Her hand shook in his, faint ripples on a pond. As it was, she could barely get out of bed without support, most of her energy expended on moving each of the corpses. A plan they both agreed to but his price was far smaller. Pressing his forehead to their joined hands, he murmured, “I’m sorry.”
Konan eyed him, a long moment. He remembered another time, another place, her brow furrowed as she glared down their enemies. Yahiko bled out, Nagato’s legs were crushed, and he was never certain if the resulting scream that came was from her or him. Only that everything melted into black fire immediately after, the normally cheerful girl a raging inferno. In the present, she was neither, just calm, still water. A dead lake. “Don’t be.” She patted his deadened legs, her eyes soft. “We both suffered.”

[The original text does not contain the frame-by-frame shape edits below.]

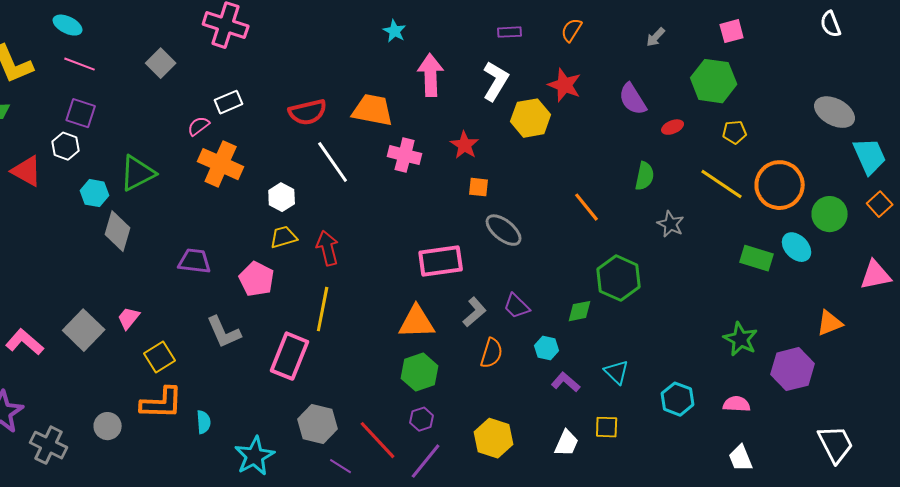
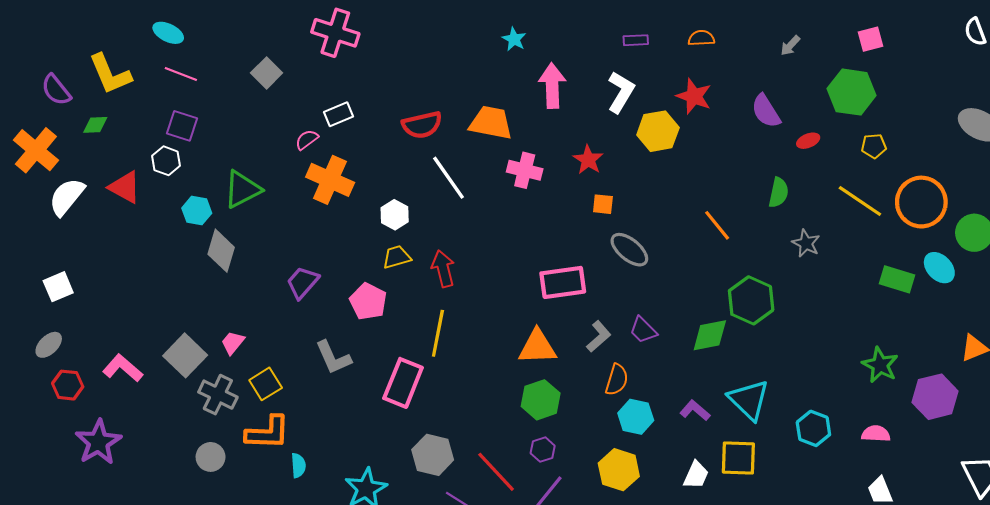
orange semicircle: (572, 30) -> (701, 38), turned 55
purple trapezoid: (195, 261) -> (303, 282), turned -56
green diamond: (580, 311) -> (710, 335), size x1.4
cyan hexagon: (547, 348) -> (636, 417), moved, size x1.4
cyan triangle: (617, 372) -> (749, 400), size x1.6
cyan semicircle: (204, 422) -> (298, 465), moved
yellow square: (607, 427) -> (738, 458), size x1.5
gray cross: (49, 445) -> (218, 395), moved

It wasn’t the same, but he didn’t push the matter. Instead, he pulled out two sheets of paper from his pocket, creating a butterfly. With a small push of chakra, it flapped its wings and flew to her flower, landing on it lightly. “I found a candidate for the next path.”
“Another one.” She surveyed the room, her expression grim. Her fingers twitched, moving all four puppets at once, before she dropped her hand with a weary sigh. “The room needs to be ready after that one.”
“Oh.” Nagato watched the butterfly flap its wings slowly, each beat a breath. “It’s time?”
“I can barely move as is,” she replied wryly, letting the bodies drop once more. Holding out a finger, she watched awestruck as the butterfly lighted on it. Light pink wings fluttered as it balanced on her skin. Her eyes softened. “This is beautiful.”
“I saw it on my way back.” He was already pulling out more sheets of paper, constructing flowers from the orchard he’d visited. Each petal was a bright colour, a blood orange or a neon yellow or soft lavender, colours that Konan could not find in this room anymore. Finally, he made a small bird, a delicate creature with a head the size of a thumb. When his chakra breathed life into it, the bird cocked his head and flew around the room. “I thought you’d like it.”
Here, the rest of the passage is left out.